Sunday, February 15, 2009

Procreation Propaganda

The current fashion in Japan is babies.

For the past 2 or 3 years, there has been a concerted effort on the part of the Japanese government to fight Japan's shrinking population by encouraging more women to have kids. At first, they tried the obligation and duty angle: news was that the Japanese people needed to produce more children to maintain Japan's status as the second wealthiest country in the world. Then, the government started providing more services to ease child rearing; some of these were long overdue, such as maternity care programs and day-care centers for working parents.

Let be reiterate that because the concept may be unbelievable to readers from modern nations: until just recently, day-care centers were few and far between in Japan; what few there are were very expensive and, until deregulation in 2000, run by the government. The concept of a babysitter is still foreign here. Of course, things are changing, but Japan has gotten an awfully late start.

I wish I had taken a picture of it, but I recall a poster on the train a few months back that sent the clear, if not implicit, message that if you have kids then people will be nice to you. In a country in which people rarely acknowledge your existence, that's a pretty bold statement. We're going to skip the courteous stage and jump right from the treating-you-as-an-obstacle stage to the being-kind-to-you stage...all you need is a kid.

There has been much internal discourse in Japan about the ramifications of a shrinking population. By and the large, the message is "have more children" because "shrinking is bad". I have not read the multitude of books on the subject, but the message sent by the in-train posters, celebrity magazines, and "talent"-riddled Japanese television shows is "kids are cool".

Don't get me wrong: kids are cool. What is uncomfortable to me is the idea of the government intervening in my personal life to support an official policy to counter the shrinking population.*

The pretext to all this commotion is that a shrinking population is bad. However, Professor Akiko Matsutani disagrees and in 2007 wrote a book titled "Shrinking Population Economics" in which he claims the shrinking isn't bad, but rather provides an opportunity for Japan to improve the quality of life for its smaller population. In his book, he argues that Japan should not focus on producing a new army of alcohol-numbed workaholics, but rather let workers enjoy more time with their family, take up hobbies, and unwind on holidays.

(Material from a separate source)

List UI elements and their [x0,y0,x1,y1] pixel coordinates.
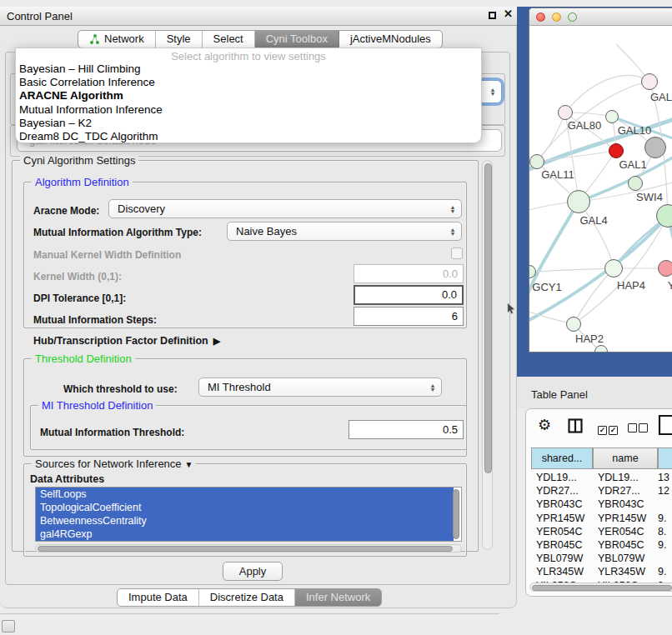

Which actually brings the argument around full circle. Perhaps the 12-hour+ work days, 3+ hour commutes, semi-regimented drinking parties, etc. with little or no time left to spend at home are as much to blame for the current "baby crisis" as anything. You can't be a family if you are never home. If the only time you see your spouse is for a few minutes as your drag your groggy butt back home after a long day at the office, is it really any surprise you don't have more kids.

The government solution: use propaganda to encourage people produce another generation of workaholics with no time or energy to have children themselves. Professor Matsutani's solution: make life enjoyable, kids or not. Life is to be enjoyed, not frittered away in some Orwellian dystopia. And the irony is, happier couples are more likely to have children.


* I use the phrase "my personal life" empathetically with the Japanese people. As a foreigner in Japan, the government couldn't care less whether I have kids or not.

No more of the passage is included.